New Router In Place

     Our new router is in place but the port speed is at the old speed until Isomedia switches their end to match.  I expect this will happen sometime later today.

     It went relatively smoothly.  I had some problem getting NAT to work but that was operator error not machine malfunction.

     I will undoubtedly be doing some fine tuning.  But this should take care of the occasional character echo lag and greatly improve connectivity.

Router Replacement

     There will be a brief (hopefully) service interruption tonight as I replace our router at the co-location facility.  The new router is capable of 1GB full duplex but initially that won’t be the case as I will have to have Isomedia change the settings on their interface.  But it will take care of CPU exhaustion issues right away.

     If all goes well I will just have to move the ethernet cables over.  However, the user interface is quite different and so I am not 100% confident I have it configured correctly.  If not it may take a bit longer.

Centos7 is paused temporarily for cloaning

    Centos7 is paused temporarily for cloning.  I have been totally unable to get a fresh install of Centos7 based upon the most recent distribution to behave properly, in particular, idmapd will not start and even if I start it manually it does not work, but it works on the existing machine so I’m cloaning it as a work around.

    When the copy finishes, Centos7 will resume execution where it left off.  If I’ve stopped something of yours, please be patient.  I need to do this to get a database someone’s shop is dependent upon up and running again.

Status.Net

     I have removed status.net because people have found a way to cause it to lock tables in the database and then cause processes to pile up until it exhausts all database connections.

     The code is old and is no longer being maintained.  It has been replaced by pump.io but pump.io is incompatible with a web server running on the same machine as it has it’s own server engine rather than using Apache.

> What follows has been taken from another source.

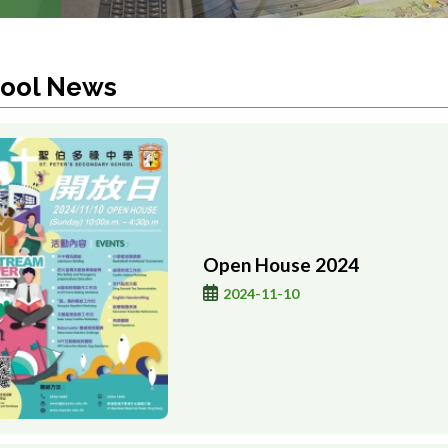
ool News
Open House 2024
2024-11-10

     I may place it on another host here but at present it is not installed.

Server Reboots 8am

     I am going to reboot mail.eskimo.com, shellx.eskimo.com, and ftp.eskimo.com to change memory allocation to hopefully address some response issues this morning.

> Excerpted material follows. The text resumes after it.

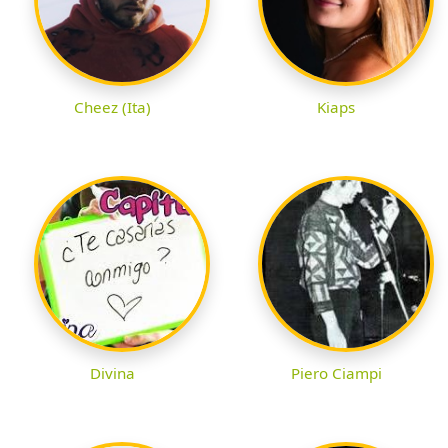
Cheez (Ita)
Kiaps
Divina
Piero Ciampi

     This will be a very brief outage, should be less than a minute.

Mint Upgrade 17.2

     Mint is back up and running however not all of the applications are installed and configured.  In particular postfix isn’t setup yet so don’t try to send mail, it will just get stuck in queue or rejected outright.  And on the subject of mail, most mailers are not yet installed.

     Unfortunately, there was no clean way to upgrade from Mint 14 to 17.2 cleanly except to do a clean install.

Mint Upgrade

     Our shell server mint.eskimo.com is presently down for an upgrade to Mint 17.2.  If you need a debian based server in the meantime please use the newly upgraded ubuntu.eskimo.com or debian.eskimo.com.

Denial of Service

     We were hit with two denial of service attacks today.  The first was close to 9AM and only lasted a few seconds.  The second was between 3:00pm and 3:45pm lasting 45 minutes.

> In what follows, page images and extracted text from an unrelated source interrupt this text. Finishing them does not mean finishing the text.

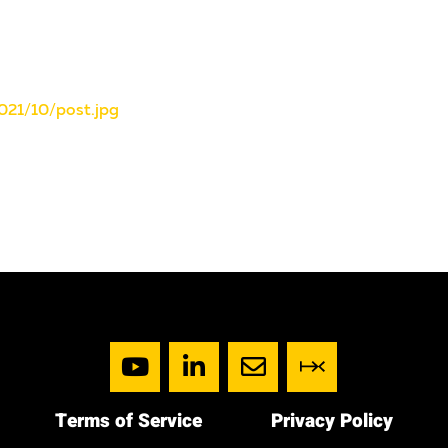
021/10/post.jpg
Terms of Service
Privacy Policy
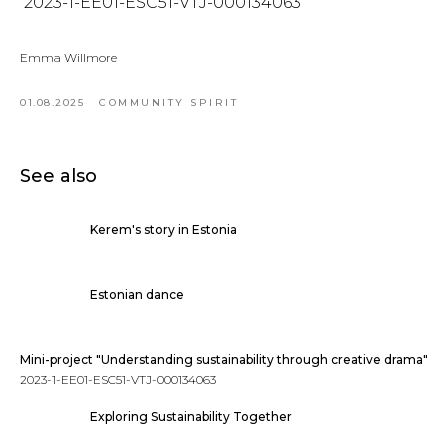
2023-1-EE01-ESC51-VTJ-000134063
Emma Willmore
01.08.2025
COMMUNITY SPIRIT
See also
Kerem's story in Estonia
Estonian dance
Mini-project "Understanding sustainability through creative drama"
2023-1-EE01-ESC51-VTJ-000134063
Exploring Sustainability Together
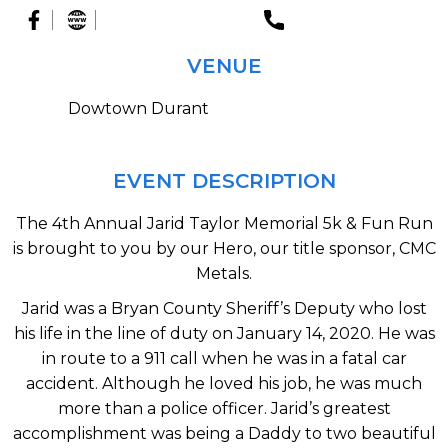
VENUE
Dowtown Durant
EVENT DESCRIPTION
The 4th Annual Jarid Taylor Memorial 5k & Fun Run
is brought to you by our Hero, our title sponsor, CMC
Metals.
Jarid was a Bryan County Sheriff’s Deputy who lost
his life in the line of duty on January 14, 2020. He was
in route to a 911 call when he was in a fatal car
accident. Although he loved his job, he was much
more than a police officer. Jarid’s greatest
accomplishment was being a Daddy to two beautiful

     After analysis of the traffic, I determined that it was not possible to block this type of attack without disrupting legitimate traffic.

     The real problem is that our router is not able to handle the volume of packets that can be generated easily these days.  Simply put, it doesn’t have enough CPU to examine 100,000 packets per second.

     I ordered a replacement router today, the existing unit is one that we have used since 1995.  The replacement should be here in 7-10 days and should handle more than 10x the traffic in terms of packets per second than our current router is completely swamped by.  In addition, it will change our edge interface from 100mb/s half duplex to 1G/s full duplex.

     It is possible for a denial of service attack to generate as much as 46G/s and that would overwhelm even our new router but the majority of attacks we’ve seen lately have not even been 100mb/s and instead of exhausting bandwidth are exhausting router CPU.